Con Morto Stalin se ne fa un altro il regista italoscozzese Iannucci si conferma Messia della satira
di Maurizio Zuccari
Mettete insieme un pubblicitario e un disegnatore francesi di grido, un regista italoscozzese con la faccia da prete e padre napoletano dalle mani in pasta nella pizza, come d’uopo, in quel di Glasgow, e fatene un film. Un’opera seconda, quella d’Armando Iannucci, tratta da un fumettone – graphic novel, come suol dirsi – dal titolo d’antan: La mort de Staline. Il risultato di Morto Stalin se ne fa un altro – questo il titolo nelle sale italiane – è già segnato e tutto qui. L’opera tratta dal doppio volume di Fabien Nury e Thierry Robin ripercorre le vicende legate alla morte del “Magnifico Georgiano” in un’ottica non proprio inedita ma certo originale. Dove d’italiano non c’è nulla e di politicamente scorretto tutto. Al punto che, visionato da una commissione della Duma, il film ha suscitato un giudizio così tranchant da vietarne la visione in Russia. «Non ho visto niente di più disgustoso nella mia vita», ha dichiarato Yelena Drapeko, portavoce di Medinsky, e dal ministero della Cultura è arrivato il niet.
Poco male per Iannucci, che sulle bizze del potere s’è fatto un nome, dando corpo a fortunate serie tv che ne mettono in luce le follie, mandando in visibilio critica e pubblico (da The day today a Veep, Vicepresidente incompetente). Morto Stalin – qui il trailer – è una farsesca ricostruzione delle ultime ore del leader sovietico e della sarabanda che si scatena alla sua morte nella trista compagnia d’accoliti impegnati a raccoglierne l’eredità. Isolati e messi da parte i fragili figli del dittatore, Vassilij e Svetlana, i vari Berija, Kruscev, Mikojan, Buganin, Kaganovic, Molotov, Malenkov, Zukov si muovono e tramano come macchiette al capezzale del Piccolo padre, intenti nella quadratura del cerchio di carpirne il lascito sconfessandone l’operato senza demolirne la figura. Finché il potente capo dell’Nkvd (ex Kgb), Berija, viene fatto fuori senza riguardi e l’insignificante Kruscev s’avvia a togliere ai compari quel potere assoluto a cui nessuno l’avrebbe associato, da cui sarà scalzato a suo tempo da Breznev.
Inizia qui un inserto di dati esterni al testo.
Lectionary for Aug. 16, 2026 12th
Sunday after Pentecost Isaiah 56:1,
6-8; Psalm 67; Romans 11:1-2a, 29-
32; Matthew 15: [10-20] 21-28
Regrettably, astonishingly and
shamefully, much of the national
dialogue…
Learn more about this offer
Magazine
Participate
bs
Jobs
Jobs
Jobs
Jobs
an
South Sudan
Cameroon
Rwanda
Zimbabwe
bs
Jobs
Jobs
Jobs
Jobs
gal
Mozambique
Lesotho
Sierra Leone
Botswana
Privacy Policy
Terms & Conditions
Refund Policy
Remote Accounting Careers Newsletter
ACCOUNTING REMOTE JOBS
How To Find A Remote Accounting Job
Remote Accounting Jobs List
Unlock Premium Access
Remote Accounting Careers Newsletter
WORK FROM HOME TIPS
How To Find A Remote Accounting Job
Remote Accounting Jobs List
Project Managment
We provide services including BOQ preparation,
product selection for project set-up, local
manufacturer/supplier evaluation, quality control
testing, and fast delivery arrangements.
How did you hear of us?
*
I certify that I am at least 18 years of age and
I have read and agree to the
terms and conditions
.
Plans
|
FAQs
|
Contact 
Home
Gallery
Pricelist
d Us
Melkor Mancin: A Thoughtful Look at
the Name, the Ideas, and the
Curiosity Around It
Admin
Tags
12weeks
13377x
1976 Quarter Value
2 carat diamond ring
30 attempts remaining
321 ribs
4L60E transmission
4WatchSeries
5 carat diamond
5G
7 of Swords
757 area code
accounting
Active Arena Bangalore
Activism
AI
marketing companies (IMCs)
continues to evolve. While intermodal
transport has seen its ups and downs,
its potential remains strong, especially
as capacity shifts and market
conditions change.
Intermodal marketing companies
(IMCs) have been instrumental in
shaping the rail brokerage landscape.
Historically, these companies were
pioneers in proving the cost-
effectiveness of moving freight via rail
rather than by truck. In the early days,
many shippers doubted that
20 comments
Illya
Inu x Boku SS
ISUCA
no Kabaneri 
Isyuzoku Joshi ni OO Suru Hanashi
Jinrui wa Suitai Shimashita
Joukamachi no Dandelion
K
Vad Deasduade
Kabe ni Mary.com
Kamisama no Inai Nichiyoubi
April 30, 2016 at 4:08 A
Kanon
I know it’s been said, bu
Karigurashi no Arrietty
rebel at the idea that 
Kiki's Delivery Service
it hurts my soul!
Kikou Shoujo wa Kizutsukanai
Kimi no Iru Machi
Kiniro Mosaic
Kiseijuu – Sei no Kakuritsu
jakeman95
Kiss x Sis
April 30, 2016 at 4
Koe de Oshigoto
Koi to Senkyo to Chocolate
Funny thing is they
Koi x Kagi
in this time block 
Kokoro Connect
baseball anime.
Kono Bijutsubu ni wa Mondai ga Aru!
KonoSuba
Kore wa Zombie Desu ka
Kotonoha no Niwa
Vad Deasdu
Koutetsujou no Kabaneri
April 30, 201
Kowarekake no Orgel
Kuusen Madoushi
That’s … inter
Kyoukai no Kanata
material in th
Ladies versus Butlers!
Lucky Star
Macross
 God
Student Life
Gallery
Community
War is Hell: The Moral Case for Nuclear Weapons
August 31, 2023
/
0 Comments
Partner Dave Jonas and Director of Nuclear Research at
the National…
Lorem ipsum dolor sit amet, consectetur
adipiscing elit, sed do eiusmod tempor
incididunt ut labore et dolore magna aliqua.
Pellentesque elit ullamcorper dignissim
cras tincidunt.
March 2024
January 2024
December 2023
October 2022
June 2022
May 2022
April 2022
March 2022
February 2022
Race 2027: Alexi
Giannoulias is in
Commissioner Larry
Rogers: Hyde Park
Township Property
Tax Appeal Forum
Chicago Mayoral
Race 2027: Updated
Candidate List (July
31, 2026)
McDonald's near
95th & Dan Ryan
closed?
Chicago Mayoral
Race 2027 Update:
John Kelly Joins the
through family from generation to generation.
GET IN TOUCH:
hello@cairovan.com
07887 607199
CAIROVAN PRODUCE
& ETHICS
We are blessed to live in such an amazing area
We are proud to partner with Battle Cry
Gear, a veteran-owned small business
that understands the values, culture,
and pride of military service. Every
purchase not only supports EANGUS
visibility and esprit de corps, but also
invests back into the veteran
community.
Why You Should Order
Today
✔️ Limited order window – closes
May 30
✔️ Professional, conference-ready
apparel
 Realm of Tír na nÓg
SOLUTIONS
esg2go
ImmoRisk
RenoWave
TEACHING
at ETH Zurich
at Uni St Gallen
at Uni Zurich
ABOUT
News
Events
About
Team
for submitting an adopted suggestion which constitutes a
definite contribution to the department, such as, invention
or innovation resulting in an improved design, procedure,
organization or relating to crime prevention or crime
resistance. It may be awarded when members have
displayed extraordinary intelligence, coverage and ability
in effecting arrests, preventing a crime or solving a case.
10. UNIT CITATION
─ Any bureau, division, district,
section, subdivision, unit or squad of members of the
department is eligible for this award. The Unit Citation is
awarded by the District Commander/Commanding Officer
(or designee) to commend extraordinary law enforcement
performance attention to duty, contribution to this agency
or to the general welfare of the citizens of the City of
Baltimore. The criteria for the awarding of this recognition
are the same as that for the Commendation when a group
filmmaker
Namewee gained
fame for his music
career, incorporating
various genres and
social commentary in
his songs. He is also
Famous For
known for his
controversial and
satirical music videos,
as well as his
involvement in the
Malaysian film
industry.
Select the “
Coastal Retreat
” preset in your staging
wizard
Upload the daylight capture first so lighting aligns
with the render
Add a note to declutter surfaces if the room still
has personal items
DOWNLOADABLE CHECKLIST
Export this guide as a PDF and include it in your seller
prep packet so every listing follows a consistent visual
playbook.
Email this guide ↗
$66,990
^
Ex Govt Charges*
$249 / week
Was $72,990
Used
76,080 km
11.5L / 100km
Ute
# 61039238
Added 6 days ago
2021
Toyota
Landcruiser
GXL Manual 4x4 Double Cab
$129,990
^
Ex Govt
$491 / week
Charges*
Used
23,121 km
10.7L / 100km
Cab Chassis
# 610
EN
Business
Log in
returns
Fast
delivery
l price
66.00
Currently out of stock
Le lotte di potere s’intrecciano ai conflitti personali tra una gag e l’altra, spinte sul filo di un humour anglosassone che mette in ridicolo omicidi seriali e colpi bassi, boutade e massacri d’una popolazione inerme e in sostanziale buona fede, vissuta e sopravvissuta nel mito di Stalin come tutto il comunismo mondiale. La dissacrazione di un tempo eroico, così dissimile al nostro, la trasformazione del dramma in burla, così tipica dell’oggi, che tanto hanno disgustato i censori postsovietici lascia presumibilmente perplessi gli spettatori d’Occidente. Distanti anni luce dai fatti di quel marzo 1953, narrati con notevole sagacia e fedeltà, e interpretati da un cast internazionale all’altezza e di tutto rispetto. Non è facile essere esilaranti e stomachevoli allo stesso tempo, volgere il comico in tragico e, viceversa, sul filo dell’orrido buttare tutto in caciara. Iannucci si muove bene in questo zigozago parossistico, dietro la macchina da presa si colgono echi shakespeariani, oltre che l’arguzia della bande dessinée. Qualcuno l’ha definito il Messia della satira. Non a torto se riesce a far sorridere pure su Stalin, notoriamente un tipo su cui c’era poco da scherzare.